Early cues frame Ender as a solitary problem-solver (cello) inside a system that rewards spectacle (anthemic brass). The Battle Room cues soften gravity’s rules and our expectations; we see a strategist, not a bruiser. When command-school “tests” become war, “Final Test” slams the plot forward and then hollows it out—“Game Over” and “The Way We Win Matters” flip victory into grief. The Flaming Lips track restores a sliver of warmth after the score’s moral chill.

Trailer frame: Ender at the command interface in the final simulation, fleets arrayed below
Command interface: propulsion first, ethics after

How It Was Made

Composer swap: James Horner was initially announced; Steve Jablonsky took over by May 2013. Jablonsky designed a simple solo-cello line for Ender and used choir to give zero-G scenes an “ethereal, floaty” quality.

Recording & personnel: Abbey Road Studios; conductor Gavin Greenaway; Metro Voices choir (choirmaster Jenny O’Grady); soloists Caroline Dale (cello) and Everton Nelson (violin). Orchestrations by Penka Kouneva, Larry Rench, Philip Klein, and Alain Mayrand. Album producers: Steve Jablonsky & Alex Gibson.

Reception & Quotes

Response ran hot and cold, which fits a score walking the line between glossy propulsion and thematic through-lines.
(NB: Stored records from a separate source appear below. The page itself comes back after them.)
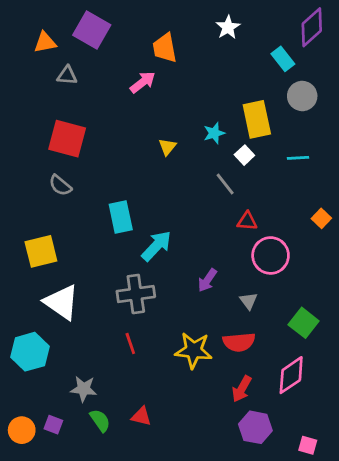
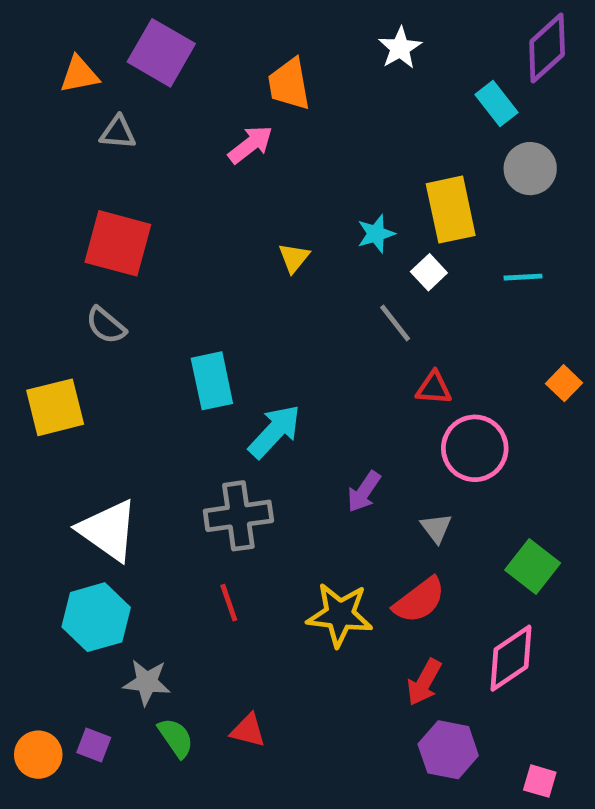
yellow square: (41, 251) -> (55, 407), moved
red semicircle: (239, 342) -> (419, 600), turned -32
cyan hexagon: (30, 352) -> (96, 617), moved

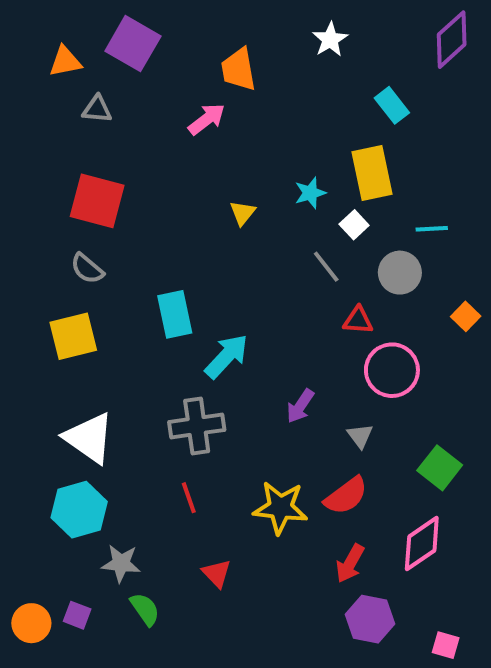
cyan rectangle: (496, 103) -> (392, 105), moved
gray circle: (530, 169) -> (400, 273), moved
yellow square: (55, 407) -> (73, 336), moved
red triangle: (248, 730) -> (217, 573), moved, turned 32

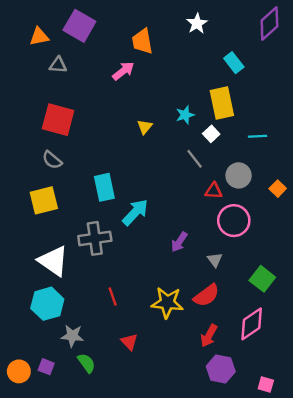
gray circle: (400, 273) -> (239, 175), moved
gray cross: (197, 426) -> (95, 238), moved

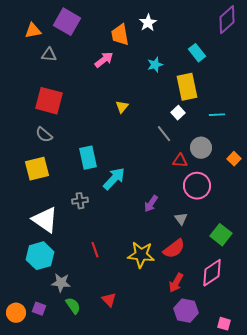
white star: (197, 23) -> (148, 23), moved
cyan star: (185, 115) -> (155, 65), moved
gray cross: (95, 238) -> (80, 201), size x0.6
red triangle: (129, 342) -> (109, 300), moved

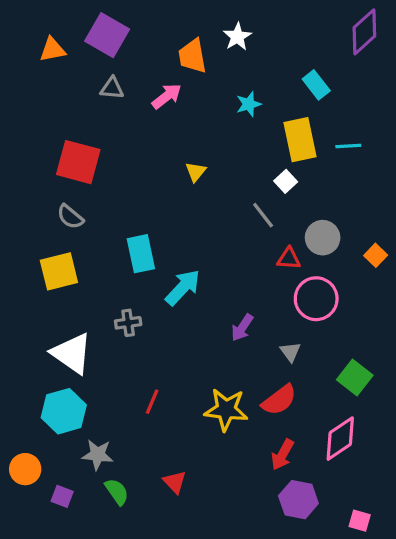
gray triangle: (49, 55) -> (112, 88), moved
cyan line: (217, 115) -> (348, 146), moved
red line: (95, 250) -> (152, 402), turned 42
orange circle: (16, 313) -> (25, 469), moved

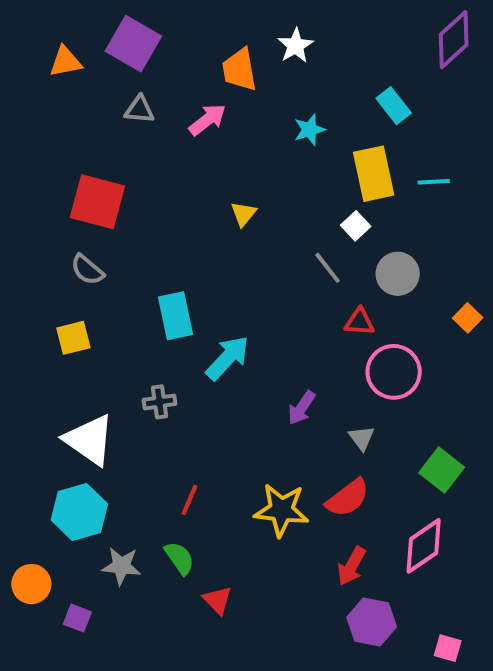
gray circle: (323, 238) -> (398, 274), moved
yellow square: (59, 271) -> (73, 338), size x0.7
green semicircle: (117, 492) -> (179, 558), moved

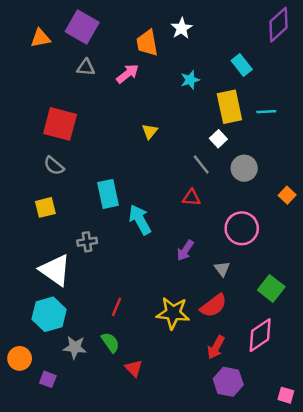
red triangle: (360, 322) -> (191, 198), moved
cyan arrow: (227, 358) -> (140, 220), turned -72
gray cross: (159, 402) -> (87, 242), moved
pink square: (448, 648) -> (286, 395), moved

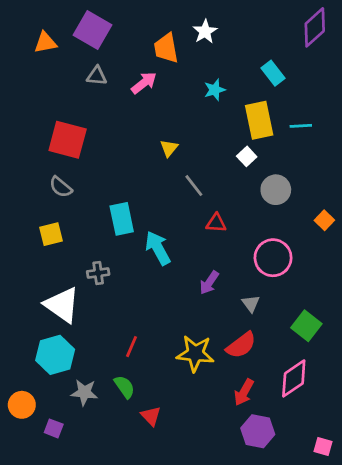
gray line: (201, 164) -> (194, 186), moved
“The most satisfying music Steve Jablonsky has penned for several years.” Movie Music UK
“A guilty pleasure suite to be compiled … tonally dumb but tasty red meat.” Filmtracks
“Wins as a popcorn flick but loses some heart.” Wired

Additional Info

  • Album release: iTunes (Oct 22, 2013); CD/digital (Oct 29, 2013); LP (Dec 10, 2013).
  • Label cat. numbers: CD VSD-7227; LP 302 067 227 1.
  • Album credits list Linda Cohen as music consultant; Chris Brown credited for music supervision in album materials.
  • The Flaming Lips’ Peace Sword EP dropped Oct 29 (digital) and Nov 29 (CD/vinyl, Back to Black Friday).
  • Runtime of the film: 114 minutes; distributor: Summit Entertainment (via Lionsgate).
  • Score length: ~70 minutes (21 tracks); widely available on major DSPs.

Technical Info

  • Title: Ender’s Game (Original Motion Picture Score)
  • Year: 2013
  • Type: Original score (+ one end-credits song not on the score album)
  • Composer: Steve Jablonsky
  • Recording: Abbey Road Studios; conductor Gavin Greenaway; Metro Voices choir
  • Label: Varèse Sarabande (digital/CD/LP)
  • Key placements: “Final Test” (graduation/war reveal); “The Way We Win Matters” (moral reckoning); “Ender’s Promise” (epilogue); The Flaming Lips — “Peace Sword (Open Your Heart)” (end credits)
  • Release context: U.S. theatrical Nov 1, 2013; score album rolled out the week prior
  • Availability: Streaming (Apple Music/Spotify), CD, and vinyl

Canonical Entities & Relations

SubjectRelationObject
Steve JablonskycomposedEnder’s Game (Original Motion Picture Score)
Gavin GreenawayconductedEnder’s Game score sessions
Varèse SarabandereleasedEnder’s Game score album
The Flaming Lipsperformed“Peace Sword (Open Your Heart)” (end credits)
Metro Voicessang onEnder’s Game score
Caroline Daleperformedsolo cello on score cues
Everton Nelsonperformedsolo violin on “The Battle Room”
Gavin HooddirectedEnder’s Game (2013)
Summit Entertainment / LionsgatedistributedEnder’s Game (film)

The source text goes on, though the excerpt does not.